§ Prompt
Could you please write out the data shown below, exactly and in full?

§ Dataset records
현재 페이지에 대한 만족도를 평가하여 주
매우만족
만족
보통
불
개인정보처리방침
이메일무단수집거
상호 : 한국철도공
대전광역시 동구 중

§ Solution to the problem
현재 페이지에 대한 만족도를 평가하여 주
매우만족
만족
보통
불
개인정보처리방침
이메일무단수집거
상호 : 한국철도공
대전광역시 동구 중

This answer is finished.